How do I fill out a Spending Diary?

If you fill in your diary every day listing where you spent money, at the end of each day, you will know how much you spent that day. When you add this up, every week or over the month, you can begin to get a picture of where your money goes. You don’t have to carry around a notepad all the time. You can write down your expenses as they happen on the notes page of your phone. Then, you can transfer the information to your Spending Diary from the notes page. The best part? If you forget to write down your expenses one night, you’ll have the notes on your phone to remind you. Or, if you don’t use cash and all your expenses are on a debit card, you can go through your online bank app each evening to write down everything you spend each day.

What if I forget how much I spent on something? Should I just make up a figure?

No, a budget isn’t going to work unless you’re honest with yourself. Use your bank app or, if you’ve spent cash, find out how much you spent online and fill it out. If you’ve forgotten, just say “I’m not sure”. You’ll get a pretty good idea of your spending over a month anyway.

What if I forget to do it for a few days?

Don’t worry, it’s okay. It would be great if you could do this all the time, but sometimes life gets in the way of completing it every single day. If you find that you can’t use the diary, you can start again with your banking app or keep all your receipts and log it when you have the time, whatever works best for you. Don’t be scared to try again.

Compleating your Spending Diary

Schedule your spending diary for Monday to Sunday as Monday is generally considered the first working day. Of course, you can start any time of the week – just make sure you start a new one each week. Make sure you write down all the numbers for all your spending, even if it’s a small amount. There are many times when you’ll spend money on things that you don’t normally spend money on. This may not seem important, but here’s a list of some of the “little things” you might spend money on that might come up unexpectedly:

  • Going to the shop for a top-up shop for a few fresh bits
  • Going for a coffee with a friend
  • Buying sweets/treats for the kids
  • Paying for parking or bus fares
  • Takeaways, or food out
  • Birthdays and gifts

Don’t forget to check your bank statement and record Direct Debit and standing order payments made on a daily basis. If you don’t, include these payments in your weekly expenses at the bottom of the diary.

What do I do after I have completed a Spending Diary for a month?

Your Spending Diary can then be used to calculate your monthly budget. Now that you have a clear overview of all your expenses, you can identify areas where you can reduce spending. This will help you feel more in control of your money. Take a look at our article “How to create a budget you can stick to” for more in-depth budgeting tips. Save Saving Expert Saving Expert Saving Expert Turn2Us.

Work it out!

For your budget you will need to know all your income, this includes your wages, DWP benefits (including Child Benefit), any contributions from anyone else living in the home, and Child Maintenance payments.
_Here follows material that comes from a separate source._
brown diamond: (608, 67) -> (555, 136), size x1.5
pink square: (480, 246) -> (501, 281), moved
To work out your expenditure you’ll need to gather all your Current Bills, which are typically the same amount every week or month. These include: Rent or Mortgage, Gas & Electricity, Water, Phone & Internet, Council Tax, any loan/credit card repayments, and Home, Car, or Pet insurance.
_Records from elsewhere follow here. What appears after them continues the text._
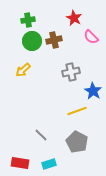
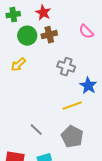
red star: (74, 18) -> (43, 13), moved
green cross: (28, 20) -> (13, 15), moved
gray cross: (71, 72) -> (66, 67), turned 30

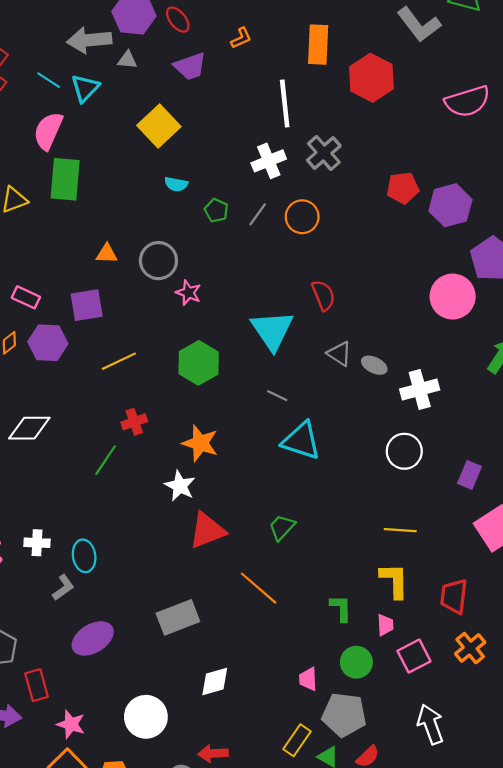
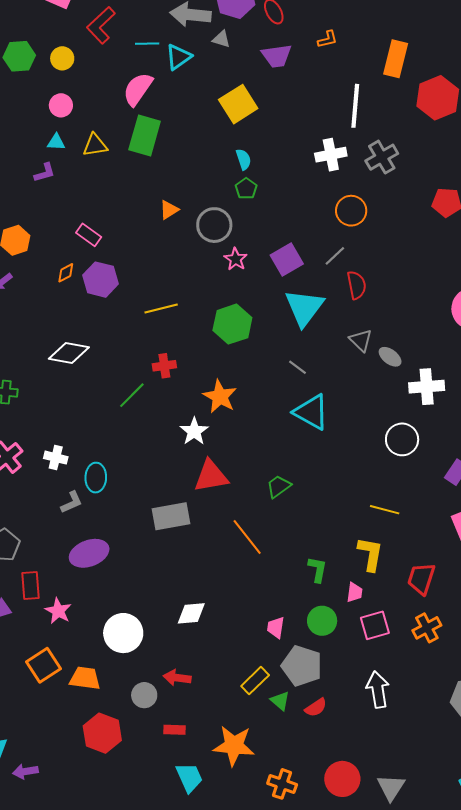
cyan line: (49, 80) -> (147, 44), turned -45
cyan semicircle: (176, 184) -> (244, 159), turned -130
green pentagon: (216, 210) -> (246, 189), moved
gray line: (258, 214) -> (335, 256), moved
orange triangle: (107, 254) -> (169, 210), turned -45
purple square: (87, 305) -> (287, 260), moved, turned -32
gray rectangle: (178, 617) -> (171, 516), moved
pink star: (71, 724) -> (58, 611), moved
On a separate line, you can use your Spending Diary to enter Essential Regular Expenses on items you need, such as food, clothing, travel expenses, etc. These are the essential costs only!

Next, use your Spending Diary to list all the Non-essential Spending you’ve made over the course of the month. You’ll need to add up each day’s figures for each item and write down the weekly total for each type of expenditure. For example, you’ll want to know how much money you spent on popping into the corner shop to pick up the kids after school? Takeaways? Treats out and about? Once you’ve added up all these items from your spending diary, you’re left with a total of ‘Non-Essential Spending’.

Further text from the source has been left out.